There is a lot of Voo Doo out there about brakes. I spoke to numerous manufacturers at the last shot show and most agree that the hole size is not that critical for recoil reduction. But of course you have to have safe clearance. I have at least eight muzzle brakes on everything from a .224 to a 45/70 Contender. None of them have been machined to match. I screw them on and check clearance with a cleaning rod.
In fact, I had a .224 brake on my 220 swift that was bored .015 over and I did not like that (did not feel safe) but it shot great and I never had a problem. But I wanted to put a JP 3 port comp on my 220 swif so I moved that .224 brake to a .204 and it works awesome; in all fairness I did not have another 204 Brake to compare it to, BUT....
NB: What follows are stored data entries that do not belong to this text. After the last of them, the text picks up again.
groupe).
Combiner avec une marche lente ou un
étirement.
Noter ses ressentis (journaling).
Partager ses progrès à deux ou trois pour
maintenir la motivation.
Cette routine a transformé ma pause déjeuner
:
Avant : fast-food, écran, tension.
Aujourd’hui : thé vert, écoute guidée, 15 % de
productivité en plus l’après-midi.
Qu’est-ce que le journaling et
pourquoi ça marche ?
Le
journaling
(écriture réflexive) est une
The JP brakes have a .281 exit hole, suitable for anything from 204 up to 6mm. I put one on my swift and one on my 243 Long range and they are awesome. Somehow it shrank my group from my 25 year old swift from 1/2" with factory ammo to 3/8" and that gun has over 2500 HOT loads through it. And 4 prairie dog shoots. The 6mm brake hole is way bigger than most "experts" recommend and my 243 shoots like a 22 LR. For ***** and giggles I put my 30 caliber JP eliminator on my 243 (it has a .350 exit hole) and it too works great, but I need it on my 300 win mag. I put the "appropriate" JP 3 port comp on my .243 and I can't really tell the difference. SO, in my opinion, with testing... try different things just make sure your barrels and brake holes are reasonably aligned and have sufficient clearance. Don't go crazy trying to eke out every last .001. ALSO, regarding timing a brake, unless you have a special purpose, 12:00 straight up is timed. If you start tryoing to mess with counter rotation techniques and side thrust, you will drive yorself nuts! And, you can do a "reasonable' 12 o'clock up. I try to get it so it doesn't drive me crazy by eye. If you don't shoot with a bubble level your brake will not be firing up at 12 or out to 3 and 9 o'clock anyway.
Just my 4 cents, based on my a lot of experience and trial and error.
The guys who are saying they get 40% reduction in recoil and they machine the **** out of everything to be perfect.... what if I screwed on a "sloppy" brake that gave me 35% reduction? Is all I'm sayin'.
On another note, radial brakes LOOK cool. I shoot over dirt, a lot, Target shooting in the desert, prairie dog shooting in the ... well, prairies and there is a lot of dirt and dry stuff and radial brakes are out. Besides, you want downward and rearward thrust, not upward thrust! You just have to look at the original tank brakes on anti-tank guns from the 30's and 40's. They knew what worked back then and nothing has changed, except the way people want their equipment to look.
ALL of that being said, if you have the money or capacity to have the brake fitted to the barrel it is definitely nice and preferred. Is it necessary? Not unless something is grossly misaligned, which I have not experienced yet.